Characterizing biological pathways at the genome scale is one of the most important and challenging tasks in the post genomic era. To address this challenge, we have developed a computational method to systematically and automatically derive partial biological pathways in yeast using high-throughput biological data, including yeast two hybrid data, protein complexes identified from mass spectroscopy, genetics interactions, and microarray gene expression data in yeast Saccharomyces cerevisiae. The inputs of the method are the upstream starting protein (e.g., a sensor of a signal) and the downstream terminal protein (e.g., a transcriptional factor that induces genes to respond the signal); the output of the method is the protein interaction chain between the two proteins.

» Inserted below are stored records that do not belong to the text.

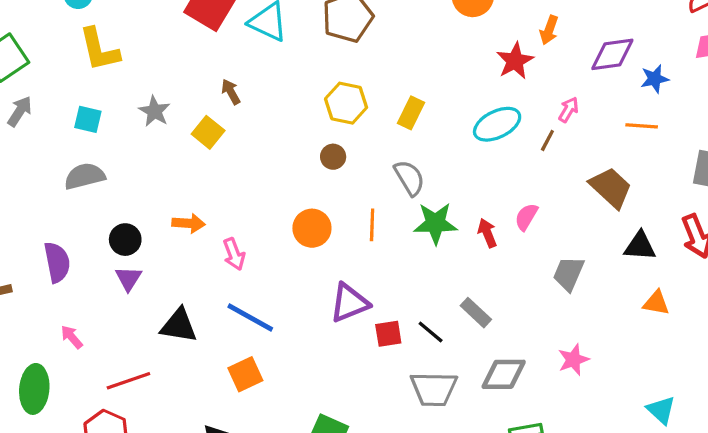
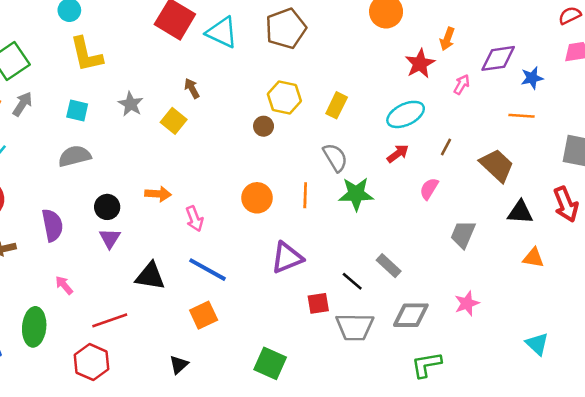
pink arrow: (569, 110) -> (462, 84), moved
brown line: (547, 140) -> (446, 147), moved
brown circle: (333, 157) -> (264, 126), moved
red arrow: (487, 233) -> (398, 154), moved, turned 75
red square: (388, 334) -> (318, 303), moved

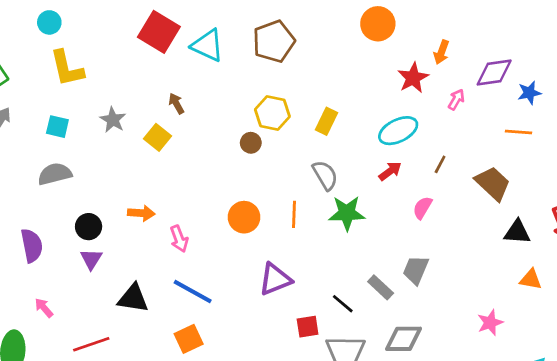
gray trapezoid: (463, 234) -> (416, 270), moved
pink star: (467, 303) -> (490, 323), moved

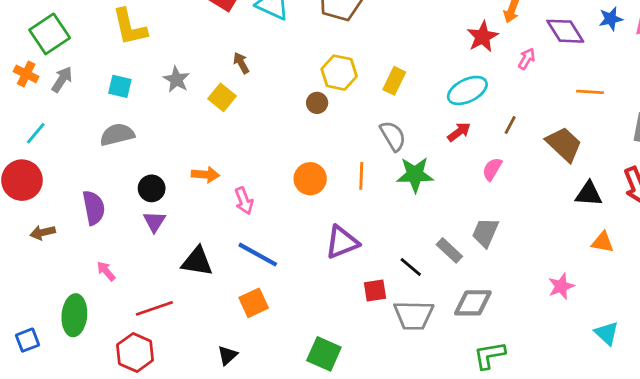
purple diamond: (494, 72) -> (565, 31), turned 66
blue star: (529, 93) -> (611, 19), moved

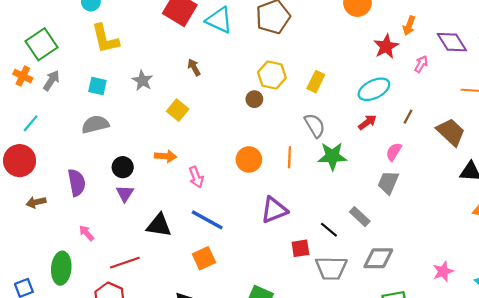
yellow square: (222, 97) -> (178, 110), moved
gray trapezoid: (485, 233) -> (388, 183), moved
pink star: (561, 286) -> (443, 271), moved

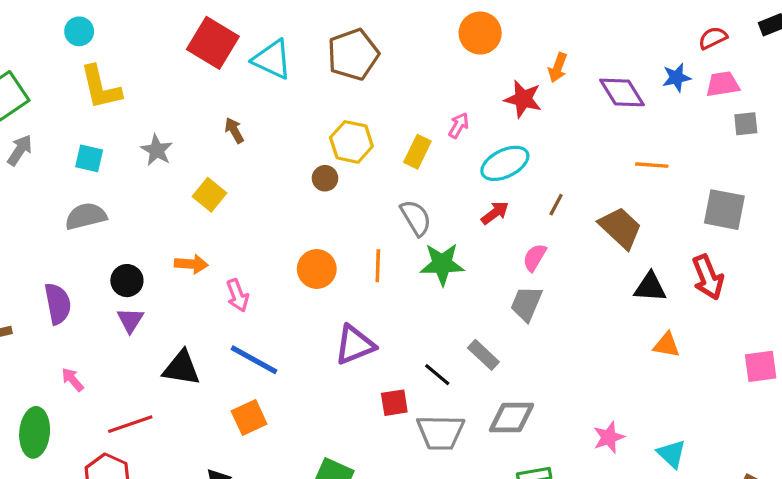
red star: (386, 46) -> (523, 99), turned -30
pink arrow: (421, 64) -> (459, 125), moved

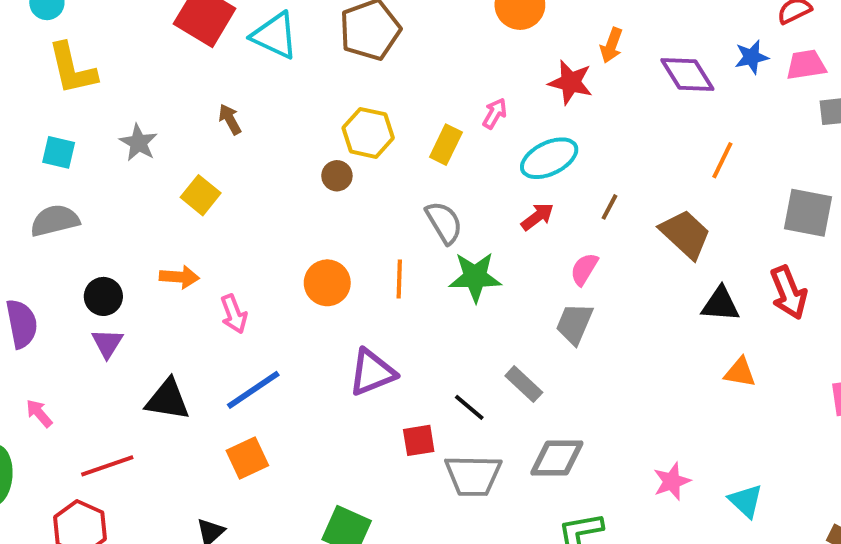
orange line: (652, 165) -> (722, 160), turned -68
blue line: (254, 360) -> (253, 390), turned -63

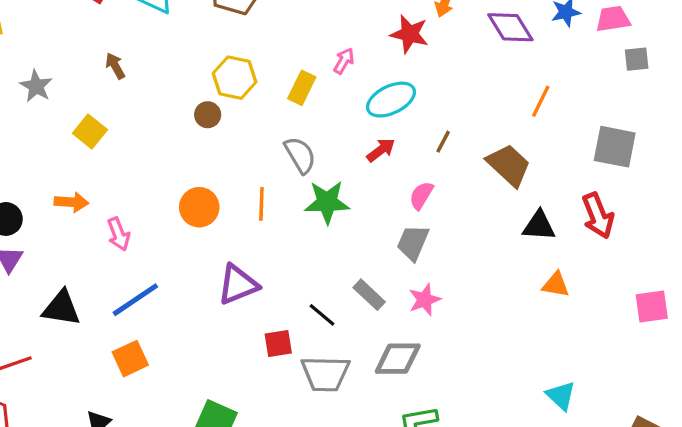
pink star: (672, 481) -> (425, 300), moved

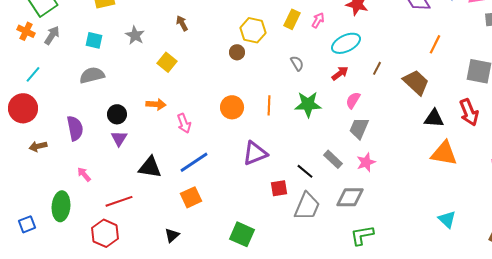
yellow rectangle: (302, 88) -> (292, 19), moved
gray semicircle: (300, 155) -> (297, 63), moved, size x0.7
pink semicircle: (421, 195) -> (353, 100), moved
orange triangle: (556, 285) -> (444, 153), size x1.6
gray trapezoid: (325, 374) -> (307, 206), turned -68

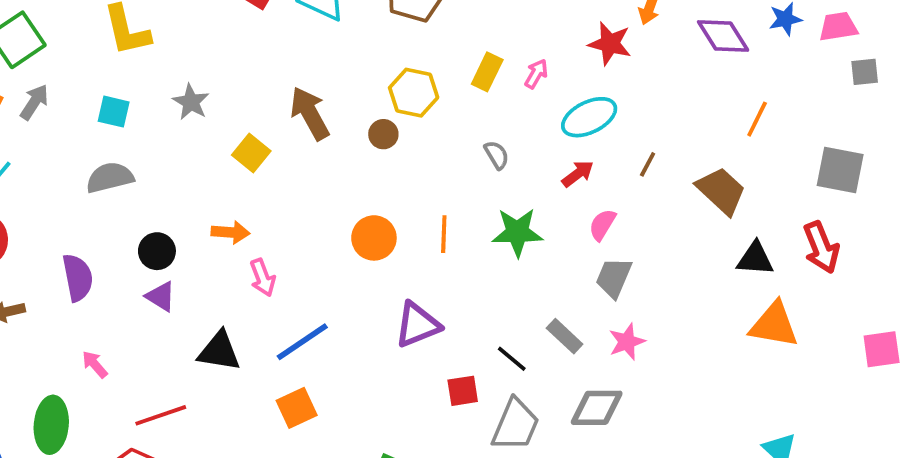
brown arrow: (182, 23) -> (310, 113), moved, size x1.8
pink arrow: (184, 123) -> (263, 278), moved
purple triangle: (119, 138) -> (161, 296), turned -30

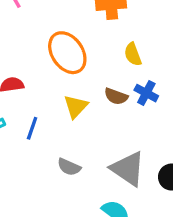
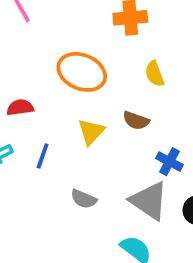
orange ellipse: (67, 53) -> (82, 72), turned -33
blue cross: (146, 93) -> (170, 162), moved

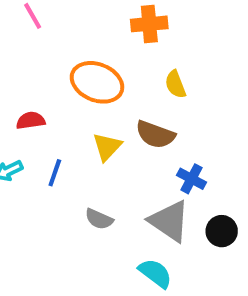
brown semicircle: (136, 120) -> (155, 135), size x1.4

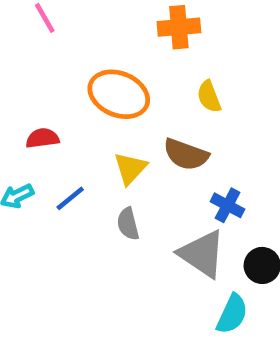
blue line: (55, 173) -> (70, 198), turned 32
gray semicircle: (99, 219) -> (128, 224), moved, turned 52
cyan semicircle: (155, 273) -> (232, 314), moved, turned 78

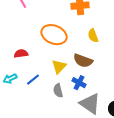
blue cross: (228, 205) -> (79, 83), moved

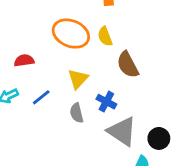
yellow semicircle: (93, 36) -> (105, 36), moved
brown semicircle: (83, 61) -> (128, 65), moved, turned 42

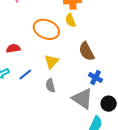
yellow semicircle: (105, 36) -> (70, 20), moved
blue cross: (106, 102) -> (96, 78), moved

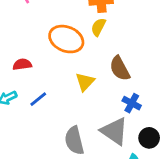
yellow semicircle: (70, 20) -> (98, 27), turned 48
yellow triangle: (51, 61) -> (85, 82), moved
gray semicircle: (50, 86) -> (74, 141), moved, size x1.5

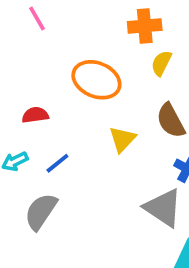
yellow semicircle: (98, 27) -> (161, 63), moved
gray semicircle: (74, 141) -> (41, 211), moved, turned 48

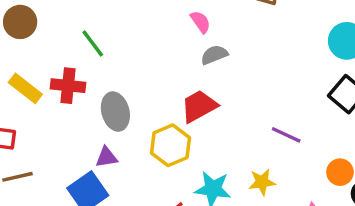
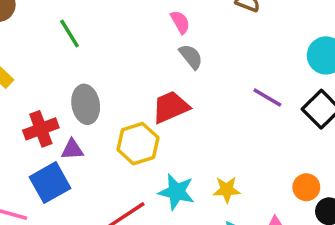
gray semicircle: (214, 55) -> (191, 57), turned 68
red cross: (68, 86) -> (41, 129), moved, turned -32
purple line: (286, 135) -> (267, 98), moved

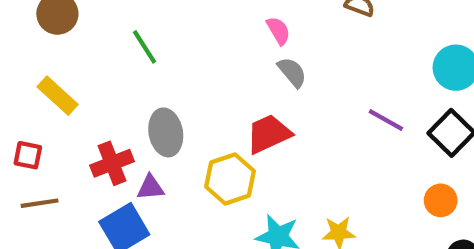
orange circle: (306, 187) -> (441, 200), moved

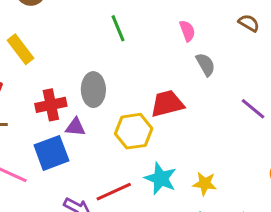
green line: (144, 47) -> (118, 28), moved
gray semicircle: (292, 72) -> (205, 64), moved

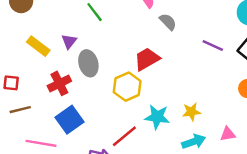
yellow rectangle: (20, 49) -> (38, 46), moved
purple triangle: (75, 127) -> (69, 41), moved, turned -42

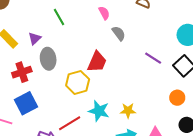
red trapezoid: (147, 59) -> (97, 62), turned 135

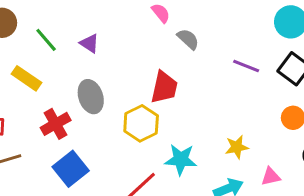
green line: (59, 17) -> (46, 40), moved
purple triangle: (35, 38) -> (89, 43), moved, turned -32
yellow star: (128, 111) -> (237, 147), moved

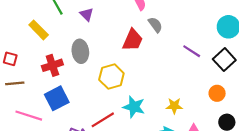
red trapezoid: (164, 87) -> (133, 40), moved

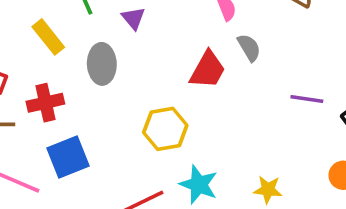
gray ellipse: (80, 51) -> (102, 64), moved
purple line: (192, 51) -> (307, 99), turned -30
red cross: (52, 65) -> (45, 103), moved

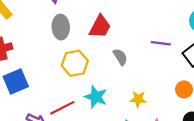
gray semicircle: (249, 48) -> (120, 57), moved
gray ellipse: (102, 64) -> (61, 27), moved

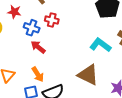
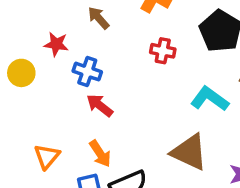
red cross: (52, 20) -> (163, 51), moved

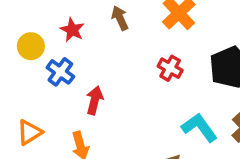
blue cross: (87, 72) -> (60, 72), moved
red arrow: (100, 105) -> (95, 100), turned 48

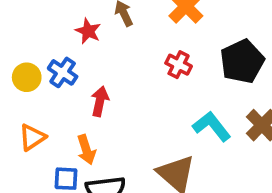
red star: (72, 30) -> (88, 31), moved
yellow circle: (31, 46) -> (27, 77), moved

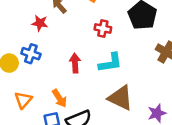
red arrow: (100, 101) -> (75, 63), moved
cyan L-shape: (212, 126) -> (110, 63), moved, turned 135

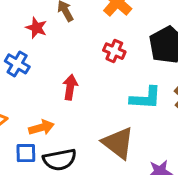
cyan L-shape: (110, 63) -> (146, 98), moved
orange arrow: (59, 98) -> (41, 128), turned -84

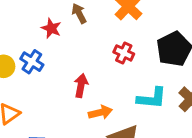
orange arrow: (41, 128) -> (100, 112), moved

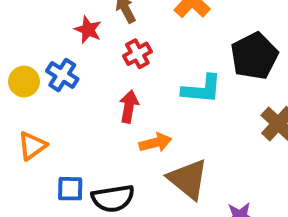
red cross: (124, 53) -> (137, 54), moved, turned 36
cyan L-shape: (152, 98) -> (202, 89), moved

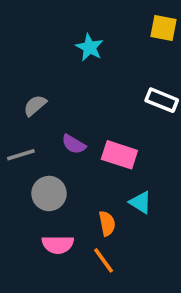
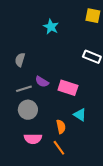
gray semicircle: (35, 106) -> (20, 60), turned -32
gray line: (21, 155) -> (24, 89), moved

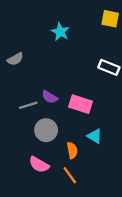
gray semicircle: (20, 60) -> (15, 59), moved, turned -136
gray circle: (28, 110) -> (46, 130), moved
pink semicircle: (33, 139) -> (39, 165), turned 30

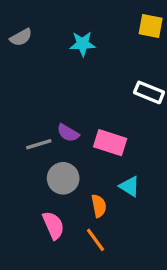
cyan star: (60, 32) -> (83, 44), turned -30
gray semicircle: (15, 59) -> (21, 37), moved
pink semicircle: (39, 165) -> (53, 225), turned -144

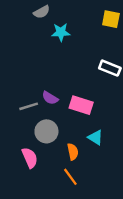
gray semicircle: (21, 37) -> (42, 12), moved
pink semicircle: (53, 225) -> (30, 158), moved

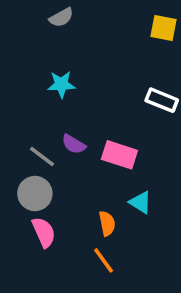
cyan star: (61, 32) -> (61, 84), moved
gray line: (29, 106) -> (42, 157), turned 54
gray circle: (46, 131) -> (35, 194), moved

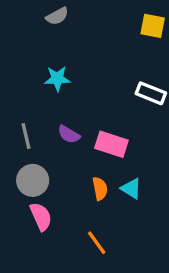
gray line: (42, 157) -> (26, 136), moved, turned 40
orange semicircle: (107, 223) -> (100, 189), moved

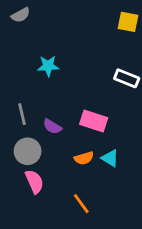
gray semicircle: (57, 16) -> (21, 15), moved
purple semicircle: (69, 134) -> (52, 126), moved
orange semicircle: (100, 189) -> (84, 158), turned 84

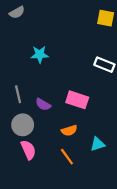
cyan triangle: (110, 158) -> (98, 144), moved, turned -49
orange line: (81, 204) -> (67, 157), moved

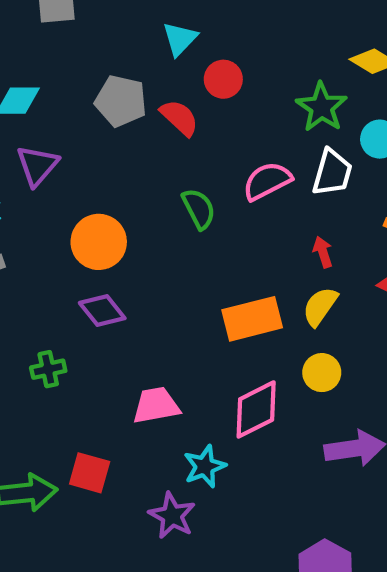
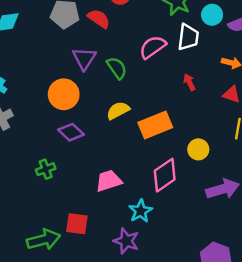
purple triangle: (37, 165) -> (84, 58), moved
yellow semicircle: (320, 306) -> (118, 111), moved, turned 35

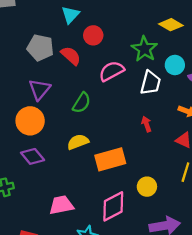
pink semicircle: (153, 47) -> (112, 71), moved
purple triangle: (84, 58) -> (39, 89), moved
green semicircle: (117, 68) -> (82, 103), turned 60

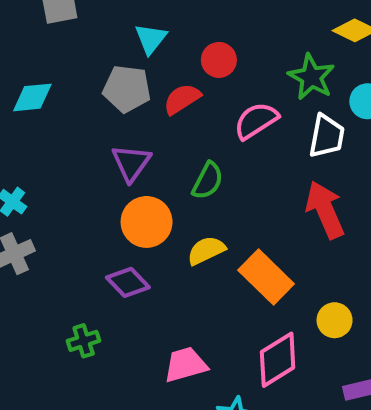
cyan triangle: (70, 15) -> (151, 39), moved
red semicircle: (71, 56) -> (182, 99), turned -70
orange circle: (30, 121) -> (147, 222), moved
red arrow: (146, 124) -> (325, 210), size x2.0
orange rectangle: (110, 159) -> (266, 277), turned 64

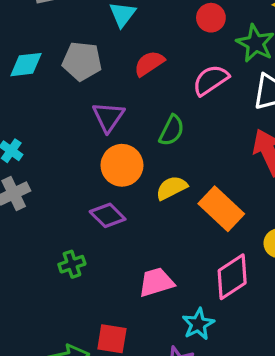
red circle: (219, 60) -> (211, 18), moved
gray pentagon: (127, 89) -> (82, 61), moved

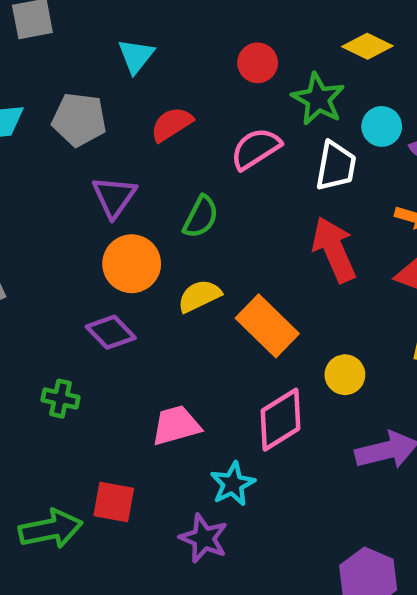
green cross: (72, 264) -> (60, 399), turned 30

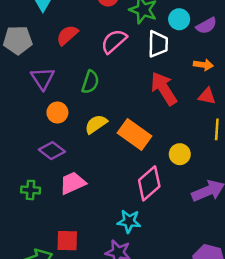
orange circle: (132, 264) -> (57, 113), size x0.7
pink trapezoid: (176, 425) -> (73, 183), moved
cyan star: (233, 484) -> (129, 221), turned -30

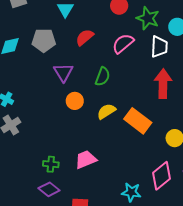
red arrow: (164, 89) -> (163, 84), turned 32
purple diamond: (52, 151) -> (49, 189), moved
pink diamond: (149, 183) -> (162, 176), moved

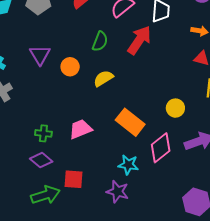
purple triangle: (63, 72) -> (40, 55), moved
red arrow: (163, 84) -> (139, 40), moved, turned 32
orange rectangle: (138, 121) -> (130, 122), moved

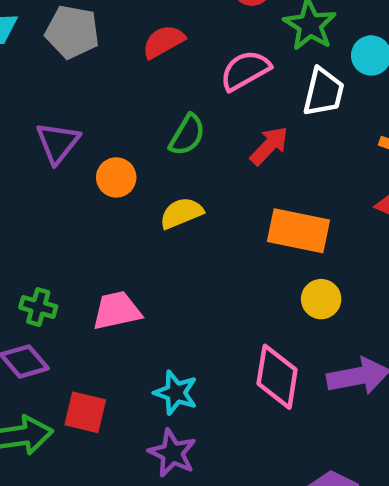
red arrow: (139, 40) -> (269, 146), size x0.7
orange rectangle: (130, 122) -> (299, 231), moved, turned -36
pink diamond: (161, 148) -> (277, 377), turned -52
cyan star: (128, 165) -> (176, 393), moved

The high-throughput data are coded into a graph of interaction network, where each node represents a protein. The weight of an edge between two nodes models the "closeness" of the two represented proteins in the interaction network and it is defined by a rule-based formula according to the high-throughput data and modified by the protein function classification and subcellular localization information. The protein interaction cascade pathway in vivo is predicted as the shortest path identified from the graph of the interaction network using Dijkstra's algorithm. We have also developed a web server of this method (http://compbio.ornl.gov/structure/pathway) for public use. To our knowledge, our method is the first automated method to generally construct partial biological pathways using a suite of high-throughput biological data. This work demonstrates the proof of principle using computational approaches for discoveries of biological pathways with high-throughput data and biological annotation data.

查看原文本刊更多论文

利用高通量生物数据实现生物途径的自动推导

在基因组尺度上表征生物通路是后基因组时代最重要和最具挑战性的任务之一。为了应对这一挑战，我们开发了一种计算方法，利用高通量生物学数据，包括酵母双杂交数据、从质谱中鉴定的蛋白质复合物、遗传相互作用和酵母微阵列基因表达数据，系统地自动推导酵母的部分生物学途径。该方法的输入是上游起始蛋白(例如，信号的传感器)和下游终端蛋白(例如，诱导基因响应信号的转录因子);该方法的输出是两种蛋白质之间的蛋白质相互作用链。高通量数据被编码成相互作用网络图，其中每个节点代表一个蛋白质。两个节点之间的边的权重是相互作用网络中两个所代表的蛋白质的“亲密度”的模型，它根据高通量数据由基于规则的公式定义，并通过蛋白质功能分类和亚细胞定位信息进行修改。利用Dijkstra算法预测体内蛋白质相互作用级联途径为从相互作用网络图中识别出的最短路径。我们还开发了一个这种方法的web服务器(http://compbio.ornl.gov/structure/pathway)供公众使用。据我们所知，我们的方法是第一个使用一套高通量生物学数据来构建部分生物学途径的自动化方法。这项工作展示了利用高通量数据和生物注释数据发现生物途径的计算方法的原理证明。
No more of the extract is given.